Exercise:
Can you pull out each line of the data below that includes the word "Laboratoire"?
◇ ◇ ◇ ◇ ◇
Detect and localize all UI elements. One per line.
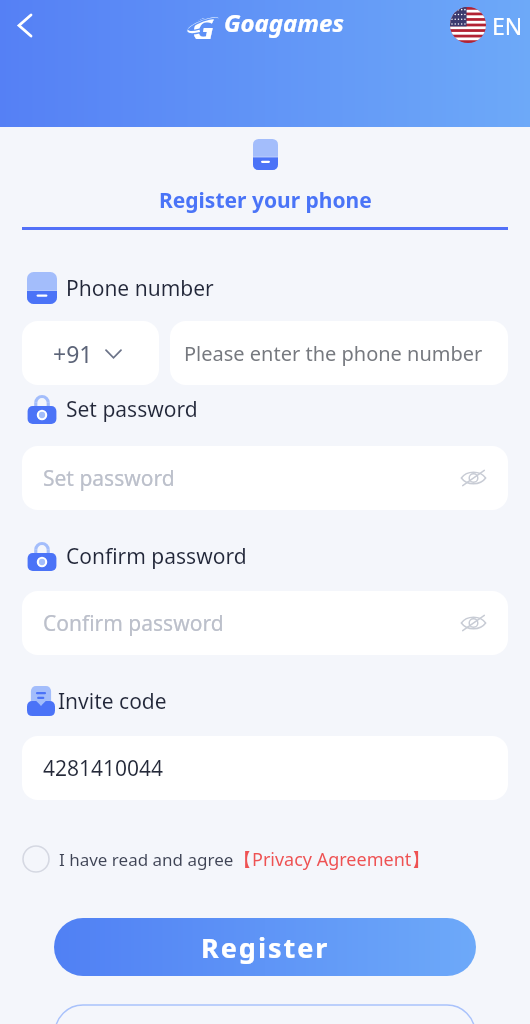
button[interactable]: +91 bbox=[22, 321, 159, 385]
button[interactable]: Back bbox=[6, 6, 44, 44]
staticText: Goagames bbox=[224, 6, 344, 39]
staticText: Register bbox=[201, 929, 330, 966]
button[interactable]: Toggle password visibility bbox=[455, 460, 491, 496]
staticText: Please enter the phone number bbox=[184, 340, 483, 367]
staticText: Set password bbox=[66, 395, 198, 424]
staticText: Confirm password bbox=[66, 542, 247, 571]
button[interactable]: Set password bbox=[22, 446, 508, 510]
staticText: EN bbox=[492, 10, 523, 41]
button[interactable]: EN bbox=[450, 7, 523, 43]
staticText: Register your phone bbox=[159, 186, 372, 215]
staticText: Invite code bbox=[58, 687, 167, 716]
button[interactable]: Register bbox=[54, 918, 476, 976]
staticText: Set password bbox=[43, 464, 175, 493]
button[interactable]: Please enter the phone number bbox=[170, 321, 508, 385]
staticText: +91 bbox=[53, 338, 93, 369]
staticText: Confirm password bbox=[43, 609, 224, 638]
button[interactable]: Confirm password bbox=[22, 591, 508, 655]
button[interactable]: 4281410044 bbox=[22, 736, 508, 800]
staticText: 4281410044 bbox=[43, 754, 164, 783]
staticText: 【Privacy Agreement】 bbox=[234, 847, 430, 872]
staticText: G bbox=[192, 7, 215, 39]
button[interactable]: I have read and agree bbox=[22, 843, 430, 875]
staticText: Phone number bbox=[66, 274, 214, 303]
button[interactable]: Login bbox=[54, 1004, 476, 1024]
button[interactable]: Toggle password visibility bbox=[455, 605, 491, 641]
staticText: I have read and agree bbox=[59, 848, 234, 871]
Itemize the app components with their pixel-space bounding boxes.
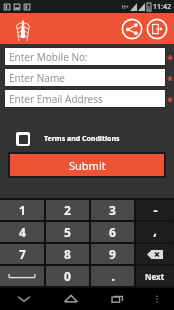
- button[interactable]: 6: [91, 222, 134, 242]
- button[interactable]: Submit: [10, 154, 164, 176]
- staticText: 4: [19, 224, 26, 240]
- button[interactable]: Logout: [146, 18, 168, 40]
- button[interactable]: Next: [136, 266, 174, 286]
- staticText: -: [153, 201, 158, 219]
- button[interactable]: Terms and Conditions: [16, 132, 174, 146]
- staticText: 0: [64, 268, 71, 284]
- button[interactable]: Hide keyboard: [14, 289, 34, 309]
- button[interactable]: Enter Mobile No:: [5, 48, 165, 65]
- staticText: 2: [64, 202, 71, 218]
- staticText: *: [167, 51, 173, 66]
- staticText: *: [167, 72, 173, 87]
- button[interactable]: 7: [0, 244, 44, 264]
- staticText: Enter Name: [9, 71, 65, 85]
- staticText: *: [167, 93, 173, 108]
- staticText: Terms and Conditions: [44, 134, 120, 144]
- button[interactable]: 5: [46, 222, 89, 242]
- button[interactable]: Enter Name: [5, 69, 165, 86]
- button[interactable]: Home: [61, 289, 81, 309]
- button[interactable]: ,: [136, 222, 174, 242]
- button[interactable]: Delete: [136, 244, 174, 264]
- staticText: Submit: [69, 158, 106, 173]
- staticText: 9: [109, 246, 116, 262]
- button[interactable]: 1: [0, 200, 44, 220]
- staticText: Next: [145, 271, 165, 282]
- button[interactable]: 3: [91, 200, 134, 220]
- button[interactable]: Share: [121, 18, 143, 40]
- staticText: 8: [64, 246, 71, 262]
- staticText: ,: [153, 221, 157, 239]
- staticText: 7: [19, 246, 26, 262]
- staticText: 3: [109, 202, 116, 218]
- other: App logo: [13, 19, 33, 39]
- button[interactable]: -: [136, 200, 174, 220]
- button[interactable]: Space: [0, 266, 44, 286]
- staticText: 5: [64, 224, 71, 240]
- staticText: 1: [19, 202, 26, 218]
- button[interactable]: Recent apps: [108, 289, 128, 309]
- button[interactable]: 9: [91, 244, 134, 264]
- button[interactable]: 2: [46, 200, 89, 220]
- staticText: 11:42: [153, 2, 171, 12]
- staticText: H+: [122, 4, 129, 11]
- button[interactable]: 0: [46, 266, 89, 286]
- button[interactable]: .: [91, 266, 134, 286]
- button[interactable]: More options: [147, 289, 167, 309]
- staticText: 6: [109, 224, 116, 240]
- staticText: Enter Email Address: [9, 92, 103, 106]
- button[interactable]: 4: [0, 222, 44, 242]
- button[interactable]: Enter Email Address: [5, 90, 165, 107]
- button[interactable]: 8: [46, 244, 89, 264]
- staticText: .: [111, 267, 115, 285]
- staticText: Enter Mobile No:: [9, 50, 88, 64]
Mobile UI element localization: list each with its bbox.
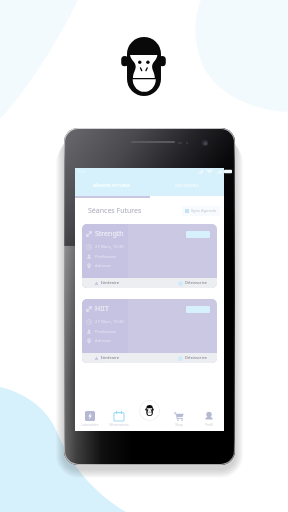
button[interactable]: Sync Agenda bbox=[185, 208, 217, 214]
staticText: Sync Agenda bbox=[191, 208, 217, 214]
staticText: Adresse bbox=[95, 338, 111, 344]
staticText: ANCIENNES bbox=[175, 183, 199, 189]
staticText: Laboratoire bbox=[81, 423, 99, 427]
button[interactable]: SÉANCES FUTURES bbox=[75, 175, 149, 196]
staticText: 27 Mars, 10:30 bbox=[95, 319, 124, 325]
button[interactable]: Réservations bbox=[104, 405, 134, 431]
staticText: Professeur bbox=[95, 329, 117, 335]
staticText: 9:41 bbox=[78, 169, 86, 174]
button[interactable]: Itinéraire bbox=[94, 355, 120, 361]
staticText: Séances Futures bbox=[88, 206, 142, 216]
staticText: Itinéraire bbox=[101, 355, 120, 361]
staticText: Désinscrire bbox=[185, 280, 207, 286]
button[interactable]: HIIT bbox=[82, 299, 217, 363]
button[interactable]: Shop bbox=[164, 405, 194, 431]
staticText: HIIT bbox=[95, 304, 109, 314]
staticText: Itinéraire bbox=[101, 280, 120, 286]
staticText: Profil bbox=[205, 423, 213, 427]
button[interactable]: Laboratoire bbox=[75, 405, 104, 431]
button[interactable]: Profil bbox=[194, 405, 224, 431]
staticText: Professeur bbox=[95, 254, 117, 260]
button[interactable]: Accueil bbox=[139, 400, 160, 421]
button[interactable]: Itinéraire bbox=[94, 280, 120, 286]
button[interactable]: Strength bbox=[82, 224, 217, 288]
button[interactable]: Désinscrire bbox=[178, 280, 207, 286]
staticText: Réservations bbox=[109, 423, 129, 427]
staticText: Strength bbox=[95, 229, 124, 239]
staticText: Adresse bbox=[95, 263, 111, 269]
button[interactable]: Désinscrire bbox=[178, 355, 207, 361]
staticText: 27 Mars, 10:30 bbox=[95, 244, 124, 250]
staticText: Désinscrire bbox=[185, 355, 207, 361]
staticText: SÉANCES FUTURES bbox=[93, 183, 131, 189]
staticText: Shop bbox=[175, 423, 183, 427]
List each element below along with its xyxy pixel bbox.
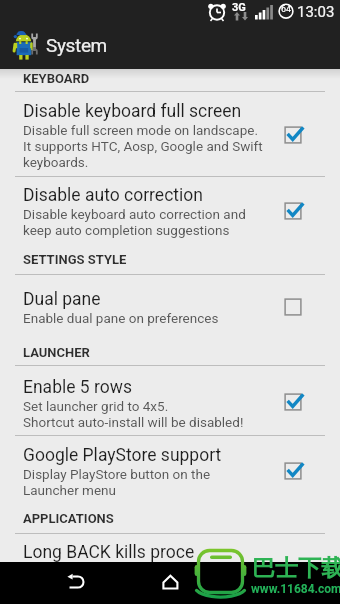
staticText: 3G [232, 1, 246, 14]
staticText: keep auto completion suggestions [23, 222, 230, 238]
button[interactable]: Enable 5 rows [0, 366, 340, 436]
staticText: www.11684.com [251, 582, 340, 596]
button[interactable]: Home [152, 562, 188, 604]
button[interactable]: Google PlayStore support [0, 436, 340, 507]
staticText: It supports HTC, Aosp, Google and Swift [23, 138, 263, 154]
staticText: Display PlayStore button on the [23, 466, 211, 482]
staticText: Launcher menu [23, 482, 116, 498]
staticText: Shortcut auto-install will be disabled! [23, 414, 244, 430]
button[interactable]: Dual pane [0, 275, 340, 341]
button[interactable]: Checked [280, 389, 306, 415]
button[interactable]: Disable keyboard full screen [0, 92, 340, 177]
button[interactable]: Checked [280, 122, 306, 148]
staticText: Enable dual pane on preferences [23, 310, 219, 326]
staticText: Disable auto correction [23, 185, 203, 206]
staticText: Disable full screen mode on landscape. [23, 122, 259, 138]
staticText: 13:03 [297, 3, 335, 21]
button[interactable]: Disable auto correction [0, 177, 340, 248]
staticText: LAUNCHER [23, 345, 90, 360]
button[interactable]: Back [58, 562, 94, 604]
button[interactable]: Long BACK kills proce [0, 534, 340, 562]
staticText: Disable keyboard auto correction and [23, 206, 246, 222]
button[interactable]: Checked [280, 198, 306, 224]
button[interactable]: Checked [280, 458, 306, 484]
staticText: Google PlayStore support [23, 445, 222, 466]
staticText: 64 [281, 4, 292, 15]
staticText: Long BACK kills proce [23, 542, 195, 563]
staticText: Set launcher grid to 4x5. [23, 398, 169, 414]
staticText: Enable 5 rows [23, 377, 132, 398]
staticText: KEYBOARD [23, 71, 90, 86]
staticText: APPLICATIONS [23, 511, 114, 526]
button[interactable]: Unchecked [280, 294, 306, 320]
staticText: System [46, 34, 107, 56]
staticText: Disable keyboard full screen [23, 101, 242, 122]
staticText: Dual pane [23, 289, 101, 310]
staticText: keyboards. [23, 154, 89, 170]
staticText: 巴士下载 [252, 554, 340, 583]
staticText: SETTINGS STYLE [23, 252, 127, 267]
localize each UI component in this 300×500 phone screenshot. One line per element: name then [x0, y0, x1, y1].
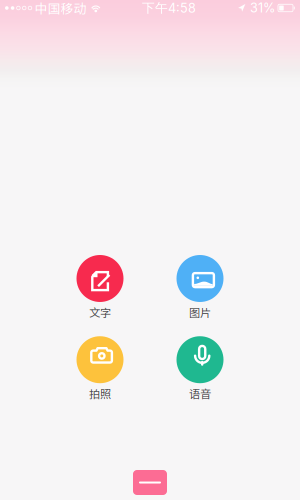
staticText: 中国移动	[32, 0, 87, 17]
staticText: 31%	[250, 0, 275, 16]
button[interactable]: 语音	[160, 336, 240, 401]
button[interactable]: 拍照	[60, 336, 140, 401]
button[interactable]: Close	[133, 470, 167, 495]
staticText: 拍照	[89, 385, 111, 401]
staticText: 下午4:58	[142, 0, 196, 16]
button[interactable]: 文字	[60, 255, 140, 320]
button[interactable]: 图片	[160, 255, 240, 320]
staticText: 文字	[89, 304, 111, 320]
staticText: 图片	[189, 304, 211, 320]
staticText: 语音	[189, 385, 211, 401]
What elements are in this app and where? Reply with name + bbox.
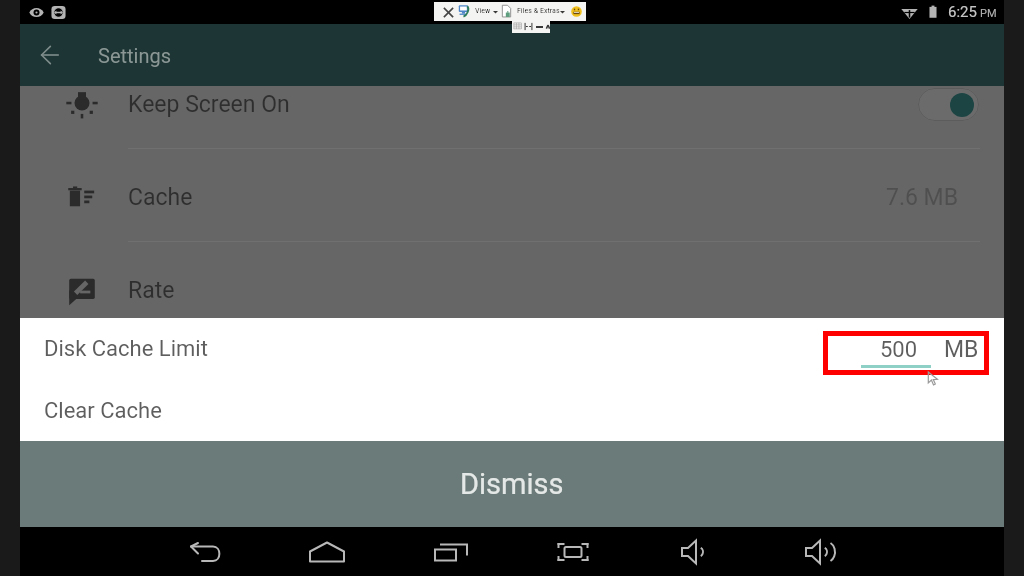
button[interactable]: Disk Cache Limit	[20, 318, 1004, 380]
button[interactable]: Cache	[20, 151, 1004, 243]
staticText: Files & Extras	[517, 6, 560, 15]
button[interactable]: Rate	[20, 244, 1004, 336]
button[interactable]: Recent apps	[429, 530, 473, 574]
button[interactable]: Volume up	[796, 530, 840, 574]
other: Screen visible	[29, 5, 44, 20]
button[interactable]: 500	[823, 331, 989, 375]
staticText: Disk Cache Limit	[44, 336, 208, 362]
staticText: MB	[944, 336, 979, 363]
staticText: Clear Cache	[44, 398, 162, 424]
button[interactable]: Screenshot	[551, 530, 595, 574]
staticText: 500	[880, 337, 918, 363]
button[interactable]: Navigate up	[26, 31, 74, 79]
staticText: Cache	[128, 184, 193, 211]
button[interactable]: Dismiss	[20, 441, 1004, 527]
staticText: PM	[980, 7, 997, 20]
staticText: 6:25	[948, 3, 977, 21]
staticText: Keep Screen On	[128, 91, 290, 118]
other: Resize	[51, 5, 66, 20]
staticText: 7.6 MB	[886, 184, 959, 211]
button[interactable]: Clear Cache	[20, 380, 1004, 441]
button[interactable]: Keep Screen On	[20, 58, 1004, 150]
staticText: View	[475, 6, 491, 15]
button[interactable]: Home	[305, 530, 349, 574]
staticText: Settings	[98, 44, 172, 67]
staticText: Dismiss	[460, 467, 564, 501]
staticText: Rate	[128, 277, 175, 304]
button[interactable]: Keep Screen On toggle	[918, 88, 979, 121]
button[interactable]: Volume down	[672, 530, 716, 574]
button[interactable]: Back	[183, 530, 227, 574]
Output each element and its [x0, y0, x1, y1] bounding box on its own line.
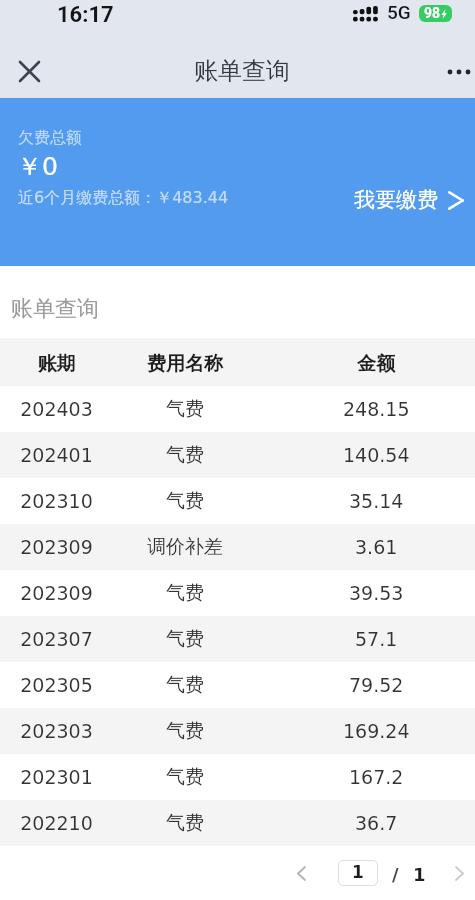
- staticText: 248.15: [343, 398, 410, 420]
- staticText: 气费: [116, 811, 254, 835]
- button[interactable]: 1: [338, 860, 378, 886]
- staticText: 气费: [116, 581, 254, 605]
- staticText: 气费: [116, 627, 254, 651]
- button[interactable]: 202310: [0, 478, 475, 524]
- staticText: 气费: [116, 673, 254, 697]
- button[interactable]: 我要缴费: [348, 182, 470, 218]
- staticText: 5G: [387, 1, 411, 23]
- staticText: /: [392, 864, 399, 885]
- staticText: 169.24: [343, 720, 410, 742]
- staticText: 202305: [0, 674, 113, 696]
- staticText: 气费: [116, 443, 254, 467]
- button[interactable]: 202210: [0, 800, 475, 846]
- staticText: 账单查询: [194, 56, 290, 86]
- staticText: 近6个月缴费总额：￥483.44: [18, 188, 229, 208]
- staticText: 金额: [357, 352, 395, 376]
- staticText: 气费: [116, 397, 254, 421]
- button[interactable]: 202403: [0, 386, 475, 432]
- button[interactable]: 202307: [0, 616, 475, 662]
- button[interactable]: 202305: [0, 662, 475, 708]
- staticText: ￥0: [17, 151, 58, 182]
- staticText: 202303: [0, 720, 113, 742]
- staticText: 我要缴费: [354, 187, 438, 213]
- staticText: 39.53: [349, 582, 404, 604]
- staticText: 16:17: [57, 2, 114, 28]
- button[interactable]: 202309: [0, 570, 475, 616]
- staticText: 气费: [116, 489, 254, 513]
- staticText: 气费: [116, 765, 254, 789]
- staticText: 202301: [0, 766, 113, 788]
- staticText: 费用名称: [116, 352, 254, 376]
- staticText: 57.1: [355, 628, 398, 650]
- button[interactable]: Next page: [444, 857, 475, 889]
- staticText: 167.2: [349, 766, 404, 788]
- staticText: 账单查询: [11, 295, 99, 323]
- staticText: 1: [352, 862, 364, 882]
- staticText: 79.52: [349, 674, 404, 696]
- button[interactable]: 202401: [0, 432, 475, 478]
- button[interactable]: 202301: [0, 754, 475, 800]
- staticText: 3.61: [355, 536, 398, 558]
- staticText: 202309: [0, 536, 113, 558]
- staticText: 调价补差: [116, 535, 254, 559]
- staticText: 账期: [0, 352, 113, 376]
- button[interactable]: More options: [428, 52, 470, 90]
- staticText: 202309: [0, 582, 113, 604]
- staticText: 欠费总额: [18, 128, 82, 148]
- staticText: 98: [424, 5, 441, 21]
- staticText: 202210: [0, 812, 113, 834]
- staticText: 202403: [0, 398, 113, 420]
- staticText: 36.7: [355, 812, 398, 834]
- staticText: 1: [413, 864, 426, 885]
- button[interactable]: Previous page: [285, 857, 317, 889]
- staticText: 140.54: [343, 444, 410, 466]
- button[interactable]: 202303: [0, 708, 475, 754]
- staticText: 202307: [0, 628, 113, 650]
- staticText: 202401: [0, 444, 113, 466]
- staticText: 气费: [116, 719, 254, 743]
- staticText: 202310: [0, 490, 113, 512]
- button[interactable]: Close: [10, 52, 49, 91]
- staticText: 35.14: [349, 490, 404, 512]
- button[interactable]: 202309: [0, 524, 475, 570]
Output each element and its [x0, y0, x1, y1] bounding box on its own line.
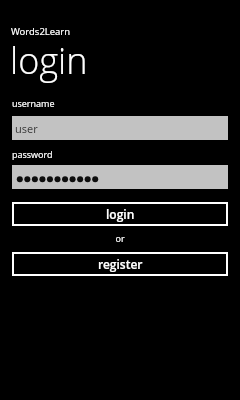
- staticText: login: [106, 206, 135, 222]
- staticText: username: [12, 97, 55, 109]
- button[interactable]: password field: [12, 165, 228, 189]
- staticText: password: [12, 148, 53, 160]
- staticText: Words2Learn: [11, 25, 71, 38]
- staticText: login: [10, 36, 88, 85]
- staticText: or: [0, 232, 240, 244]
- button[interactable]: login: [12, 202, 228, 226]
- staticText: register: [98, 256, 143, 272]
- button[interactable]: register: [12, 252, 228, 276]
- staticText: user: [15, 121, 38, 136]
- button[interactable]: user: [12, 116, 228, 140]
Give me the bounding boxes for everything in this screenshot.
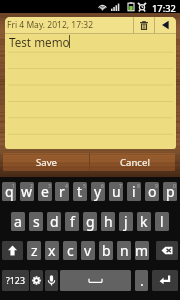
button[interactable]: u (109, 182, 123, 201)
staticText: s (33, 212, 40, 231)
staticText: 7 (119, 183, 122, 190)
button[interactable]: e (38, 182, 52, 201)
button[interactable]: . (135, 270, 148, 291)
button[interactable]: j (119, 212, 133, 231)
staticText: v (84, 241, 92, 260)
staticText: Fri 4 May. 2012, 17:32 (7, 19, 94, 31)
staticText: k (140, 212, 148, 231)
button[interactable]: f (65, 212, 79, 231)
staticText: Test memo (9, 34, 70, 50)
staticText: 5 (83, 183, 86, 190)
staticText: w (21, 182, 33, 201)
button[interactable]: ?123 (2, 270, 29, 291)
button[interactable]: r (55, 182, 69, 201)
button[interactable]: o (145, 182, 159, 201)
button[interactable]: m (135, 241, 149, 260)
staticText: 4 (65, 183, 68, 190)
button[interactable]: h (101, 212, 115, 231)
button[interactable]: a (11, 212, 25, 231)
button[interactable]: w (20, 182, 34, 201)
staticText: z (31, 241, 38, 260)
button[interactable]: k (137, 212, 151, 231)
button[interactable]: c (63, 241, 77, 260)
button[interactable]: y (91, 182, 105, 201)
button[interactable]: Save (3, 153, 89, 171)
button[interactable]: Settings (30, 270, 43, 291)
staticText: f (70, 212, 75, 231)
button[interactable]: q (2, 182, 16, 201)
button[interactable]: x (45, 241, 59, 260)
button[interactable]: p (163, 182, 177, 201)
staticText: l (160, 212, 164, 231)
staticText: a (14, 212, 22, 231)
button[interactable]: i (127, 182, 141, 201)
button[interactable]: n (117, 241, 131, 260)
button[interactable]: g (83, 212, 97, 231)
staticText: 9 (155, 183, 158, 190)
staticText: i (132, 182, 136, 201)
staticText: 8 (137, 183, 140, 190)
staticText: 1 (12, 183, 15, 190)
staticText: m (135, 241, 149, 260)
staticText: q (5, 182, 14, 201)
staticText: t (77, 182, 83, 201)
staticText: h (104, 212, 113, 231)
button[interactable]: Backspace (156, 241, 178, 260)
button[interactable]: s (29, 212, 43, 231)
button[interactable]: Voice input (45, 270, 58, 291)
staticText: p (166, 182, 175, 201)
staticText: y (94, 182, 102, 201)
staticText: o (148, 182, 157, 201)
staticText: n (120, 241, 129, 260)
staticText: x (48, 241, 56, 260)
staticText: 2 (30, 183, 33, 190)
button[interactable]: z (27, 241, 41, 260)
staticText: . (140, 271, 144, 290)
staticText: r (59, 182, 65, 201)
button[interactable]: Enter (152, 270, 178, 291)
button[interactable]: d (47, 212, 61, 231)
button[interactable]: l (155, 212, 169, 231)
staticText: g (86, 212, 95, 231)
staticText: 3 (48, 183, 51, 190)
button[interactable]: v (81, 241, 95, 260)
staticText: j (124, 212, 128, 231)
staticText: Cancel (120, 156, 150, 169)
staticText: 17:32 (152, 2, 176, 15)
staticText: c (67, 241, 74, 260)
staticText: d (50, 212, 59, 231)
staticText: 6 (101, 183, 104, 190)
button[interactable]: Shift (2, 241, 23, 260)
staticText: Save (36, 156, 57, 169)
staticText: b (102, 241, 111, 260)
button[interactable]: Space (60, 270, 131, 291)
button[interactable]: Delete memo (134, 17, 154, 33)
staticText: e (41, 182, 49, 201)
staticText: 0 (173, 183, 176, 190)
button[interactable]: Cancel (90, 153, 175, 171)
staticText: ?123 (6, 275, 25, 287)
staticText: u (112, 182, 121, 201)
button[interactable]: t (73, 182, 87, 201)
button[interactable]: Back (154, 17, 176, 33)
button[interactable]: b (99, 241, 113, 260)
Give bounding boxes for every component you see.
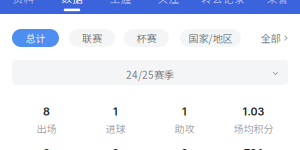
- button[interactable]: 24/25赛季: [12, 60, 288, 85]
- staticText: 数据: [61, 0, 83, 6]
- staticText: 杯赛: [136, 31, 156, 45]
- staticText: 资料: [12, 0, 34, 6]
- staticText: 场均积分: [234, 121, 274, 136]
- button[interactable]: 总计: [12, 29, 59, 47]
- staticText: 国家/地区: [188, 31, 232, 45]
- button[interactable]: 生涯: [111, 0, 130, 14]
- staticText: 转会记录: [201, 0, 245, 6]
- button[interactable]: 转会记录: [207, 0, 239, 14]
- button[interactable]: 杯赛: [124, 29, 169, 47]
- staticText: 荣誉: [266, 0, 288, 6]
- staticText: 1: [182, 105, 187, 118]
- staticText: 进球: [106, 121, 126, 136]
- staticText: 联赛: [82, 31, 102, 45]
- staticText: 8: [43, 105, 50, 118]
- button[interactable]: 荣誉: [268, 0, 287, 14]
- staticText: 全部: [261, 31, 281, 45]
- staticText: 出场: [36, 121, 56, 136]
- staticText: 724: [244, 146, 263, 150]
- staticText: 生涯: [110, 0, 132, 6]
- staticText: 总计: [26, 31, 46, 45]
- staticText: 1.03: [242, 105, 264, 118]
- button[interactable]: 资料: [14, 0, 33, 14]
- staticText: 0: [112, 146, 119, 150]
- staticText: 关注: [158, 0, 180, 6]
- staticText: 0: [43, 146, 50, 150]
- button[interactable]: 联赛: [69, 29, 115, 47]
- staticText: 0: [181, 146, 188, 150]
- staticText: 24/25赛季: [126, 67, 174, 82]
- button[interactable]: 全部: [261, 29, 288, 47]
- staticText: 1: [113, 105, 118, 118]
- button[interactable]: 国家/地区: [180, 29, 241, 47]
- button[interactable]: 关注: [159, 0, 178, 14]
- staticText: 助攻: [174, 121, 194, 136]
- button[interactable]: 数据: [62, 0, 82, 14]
◇ ◇ ◇ ◇ ◇
Exercise response:
staticText: Laboratoire bbox=[81, 423, 99, 427]
button[interactable]: Laboratoire bbox=[75, 405, 104, 431]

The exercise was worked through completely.